L’intervento – riporta Ntw Press – rientra nel progetto transfrontaliero ECO4TICINO, inserito nell’Iniziativa Ticino e finanziato dal programma Interreg VI-A Italia-Svizzera. Capofila del progetto è Istituto Oikos, mentre il Centro Emys Piemonte ha curato l’allevamento degli animali destinati alla reintroduzione.
Gli esemplari, di età compresa tra i tre e i cinque anni, sono stati allevati fino a raggiungere una fase di sviluppo che ne aumenta le probabilità di sopravvivenza in natura. Prima del rilascio sono stati identificati con microchip, sottoposti a rilievi morfometrici e a prelievi ematici per verificarne l’appartenenza alla sottospecie autoctona.

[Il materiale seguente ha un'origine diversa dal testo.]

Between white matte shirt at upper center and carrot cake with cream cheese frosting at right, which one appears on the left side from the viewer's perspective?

Lo stagno è stato oggetto di un intervento di riqualificazione ambientale con il miglioramento della vegetazione, l’installazione di una barriera per limitare l’ingresso di specie invasive e predatori e la realizzazione di aree adatte alla deposizione delle uova, con l’obiettivo di favorire la formazione di una popolazione stabile.
A circa due settimane dal rilascio, il primo monitoraggio ha restituito risultati positivi: gli esemplari osservati sono in buone condizioni e si stanno adattando al nuovo habitat.